So square and yet so cool: Nissan Cube
|Bluetooth, iPod/MP3 compatible and Sirius XM radio|
|Keyless entry, climate control and power windows|
|Anti-lock brakes, anti-theft|
Nissan's rolling-box offering is the most recent addition to our triad. Following the Soul into showrooms by about a month, the Cube is Nissan's interpretation of the coolness of square. It's Nissan's second run at the Cube, having launched the original in 1998 to an unimpressed public. The pug snout and wide stance make the 2009 version's comparison to a "bulldog in sunglasses" not too far off the mark. Arguably, the most distinctive of our troika in terms of exterior styling, the rounded window openings and uber-unconventional, asymmetrical rear-end styling stops curbside gapers in their tracks. If you were ever going to hug a car, Cube would probably be the one.
A car, however huggable, must deliver in other areas as well. These small cars are intended as urban warriors, and Cube has it covered. Its stunted length (13 feet), narrow turning radius (33 feet) and wrap-around rear glass conspire to make it the easiest of our group to parallel park. Cube borrows its 122-horsepower, 1.8-liter, four-cylinder engine and the bulk of its underpinnings from the Versa. Its ride is smooth and pliant.
At $14,685, the base trim level is equipped with a six-speed manual transmission, as is the "S" version. A $1,000 option on the S and standard on the "SL" and "Krom" versions is a new continuously variable transmission, or CVT, that delivers engine output to the front wheels. The CVT replaces the four or five gears of conventional automatic transmissions with an infinite number of gearings, maximizing performance and fuel efficiency.

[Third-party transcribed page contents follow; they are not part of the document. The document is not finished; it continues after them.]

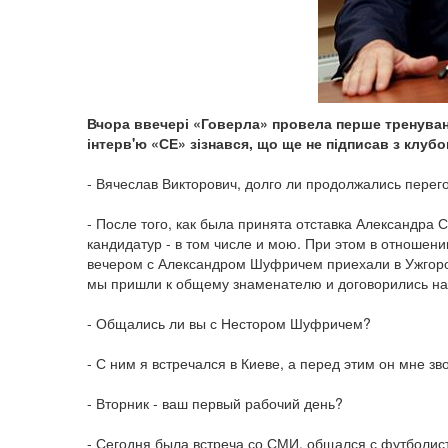
Вчора ввечері «Говерла» провела перше тренуванн
інтерв'ю «СЕ» зізнався, що ще не підписав з клубо
- Вячеслав Викторович, долго ли продолжались перег
- После того, как была принята отставка Александра 
кандидатур - в том числе и мою. При этом в отношен
вечером с Александром Шуфричем приехали в Ужгород
мы пришли к общему знаменателю и договорились нач
- Общались ли вы с Нестором Шуфричем?
- С ним я встречался в Киеве, а перед этим он мне зв
- Вторник - ваш первый рабочий день?
- Сегодня была встреча со СМИ, общался с футболист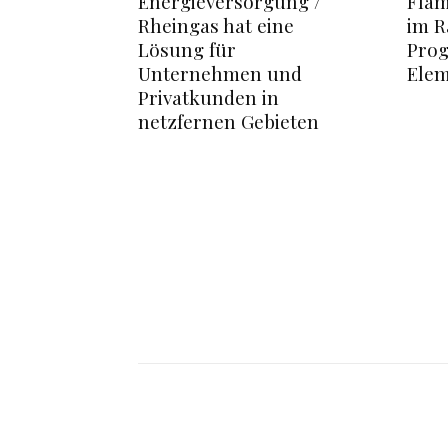
Energieversorgung /
Flam
Rheingas hat eine
im R
Lösung für
Pro
Unternehmen und
Elem
Privatkunden in
netzfernen Gebieten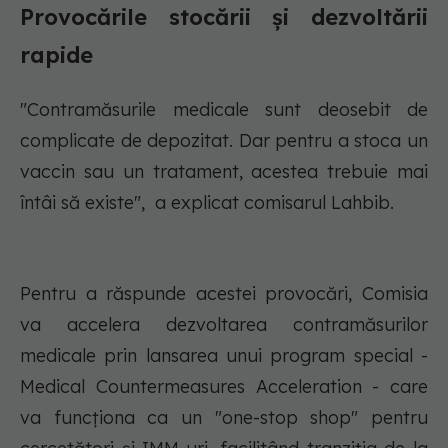
Provocările stocării și dezvoltării
rapide
"Contramăsurile medicale sunt deosebit de
complicate de depozitat. Dar pentru a stoca un
vaccin sau un tratament, acestea trebuie mai
întâi să existe", a explicat comisarul Lahbib.
Pentru a răspunde acestei provocări, Comisia
va accelera dezvoltarea contramăsurilor
medicale prin lansarea unui program special -
Medical Countermeasures Acceleration - care
va funcționa ca un "one-stop shop" pentru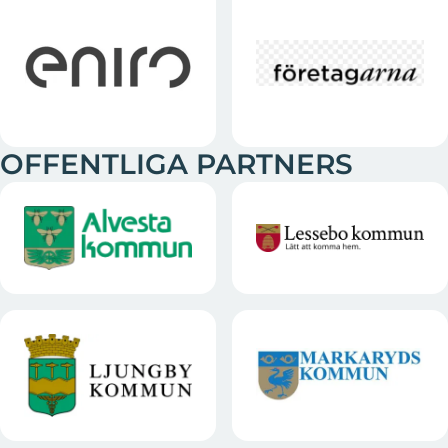
OFFENTLIGA PARTNERS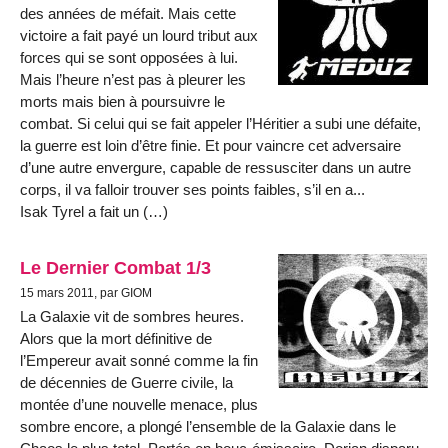
des années de méfait. Mais cette
victoire a fait payé un lourd tribut aux
forces qui se sont opposées à lui.
Mais l’heure n’est pas à pleurer les
morts mais bien à poursuivre le
combat. Si celui qui se fait appeler l’Héritier a subi une défaite,
la guerre est loin d’être finie. Et pour vaincre cet adversaire
d’une autre envergure, capable de ressusciter dans un autre
corps, il va falloir trouver ses points faibles, s’il en a...
Isak Tyrel a fait un (…)
Le Dernier Combat 1/3
15 mars 2011, par GIOM
La Galaxie vit de sombres heures.
Alors que la mort définitive de
l’Empereur avait sonné comme la fin
de décennies de Guerre civile, la
montée d’une nouvelle menace, plus
sombre encore, a plongé l’ensemble de la Galaxie dans le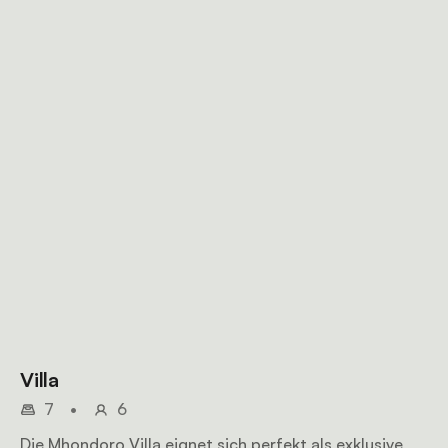
Villa
7
•
6
Die Mhondoro Villa eignet sich perfekt als exklusive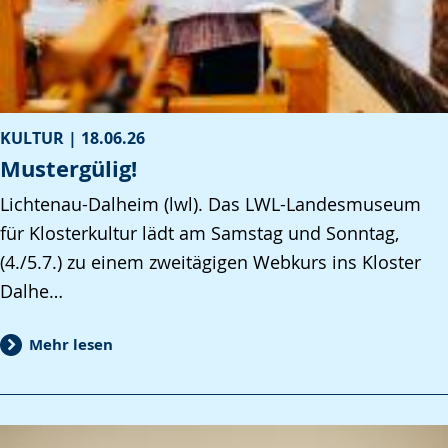
KULTUR |
18.06.26
Mustergülig!
Lichtenau-Dalheim (lwl). Das LWL-Landesmuseum
für Klosterkultur lädt am Samstag und Sonntag,
(4./5.7.) zu einem zweitägigen Webkurs ins Kloster
Dalhe…
Mehr lesen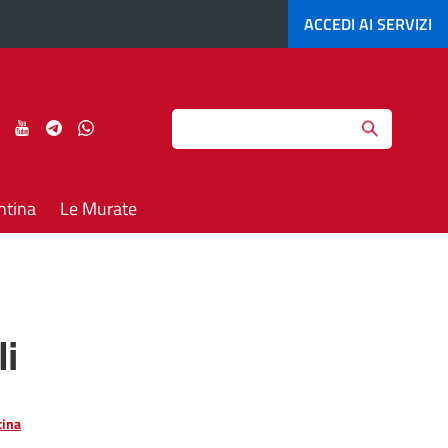
ACCEDI AI
SERVIZI
Search
ci
Seguici
Seguici
Seguici
Seguici
su
su
su
su
agram
LinkedIn
YouTube
Telegram
Whatsapp
ntina
Le Murate
li
tina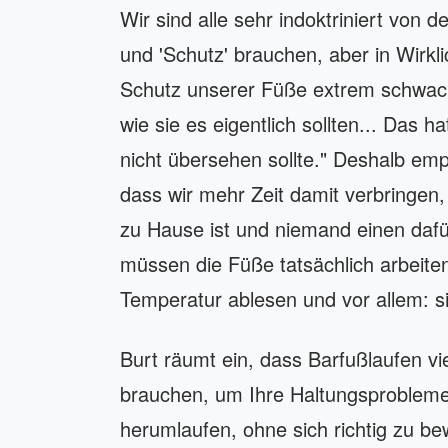
Wir sind alle sehr indoktriniert von 
und 'Schutz' brauchen, aber in Wirkl
Schutz unserer Füße extrem schwache
wie sie es eigentlich sollten... Das 
nicht übersehen sollte." Deshalb em
dass wir mehr Zeit damit verbringen,
zu Hause ist und niemand einen dafür
müssen die Füße tatsächlich arbeiten
Temperatur ablesen und vor allem: s
Burt räumt ein, dass Barfußlaufen viel
brauchen, um Ihre Haltungsprobleme
herumlaufen, ohne sich richtig zu be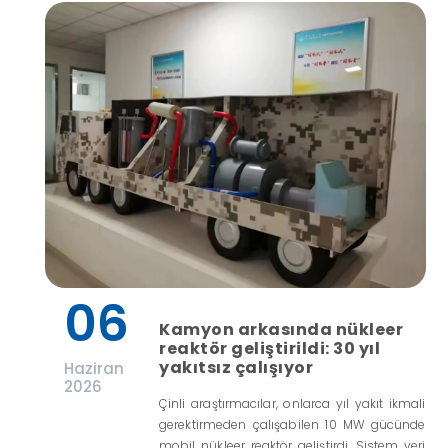
06
Kamyon arkasında nükleer
reaktör geliştirildi: 30 yıl
yakıtsız çalışıyor
Haziran
2026
Çinli araştırmacılar, onlarca yıl yakıt ikmali
gerektirmeden çalışabilen 10 MW gücünde
mobil nükleer reaktör geliştirdi. Sistem veri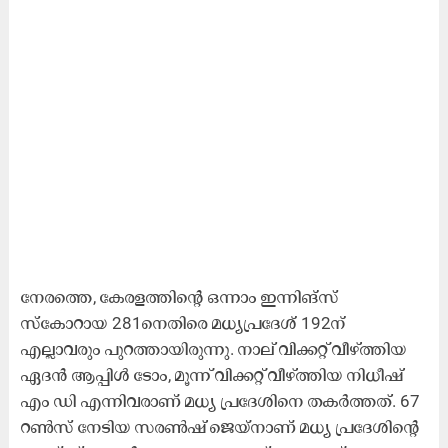
നേരത്തെ, കേരളത്തിന്റെ ഒന്നാം ഇന്നിങ്സ്
സ്‌കോറായ 281നെതിരെ മധ്യപ്രദേശ് 192ന്
എല്ലാവരും പുറത്തായിരുന്നു. നാല് വിക്കറ്റ് വീഴ്ത്തിയ
ഏദന്‍ ആപ്പിള്‍ ടോം, മൂന്ന് വിക്കറ്റ് വീഴ്ത്തിയ നിധീഷ്
എം ഡി എന്നിവരാണ് മധ്യ പ്രദേശിനെ തകര്‍ത്തത്. 67
റണ്‍സ് നേടിയ സരണ്‍ഷ് ജെയ്‌നാണ് മധ്യ പ്രദേശിന്റെ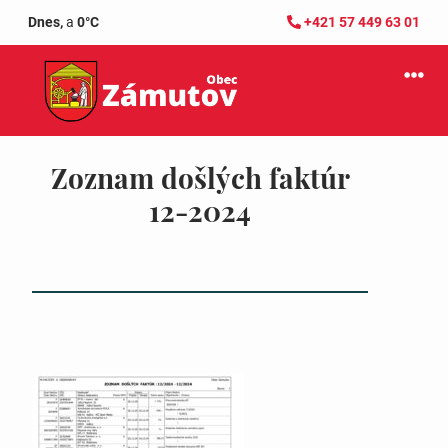
Dnes,
a
0°C
+421 57 449 63 01
Zoznam došlých faktúr
12-2024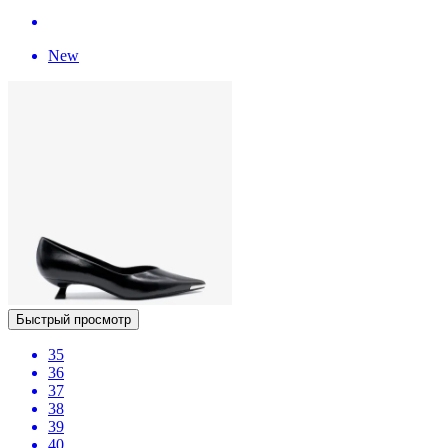
New
Быстрый просмотр
35
36
37
38
39
40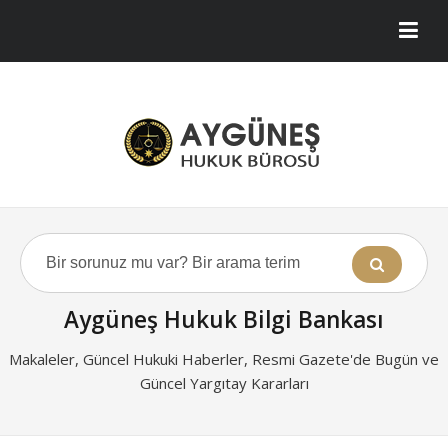
Aygüneş Hukuk Bilgi Bankası
Makaleler, Güncel Hukuki Haberler, Resmi Gazete'de Bugün ve
Güncel Yargıtay Kararları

Nissan refers to Cube's interior as a "casual lounge." Its blueprint was the inclusive, curved seating area of a spa tub. It is a social space that feels open yet intimate. The rear seat has six inches of fore-aft travel, which means the seat can move forward and backward six inches, and the seatback reclines. Both front bucket seats are multi-adjustable. A tidier arrangement than xB's instrument panel, the Cube's dash is more traditional in spirit. However, its "floating meter pod" in front of the driver uses white illumination for the tachometer and blue for the speedometer, enabling the driver to distinguish between the two at a glance. Six cup holders and five bottle holders are scattered around the cabin. Detachable hooks for bags can be moved around the interior.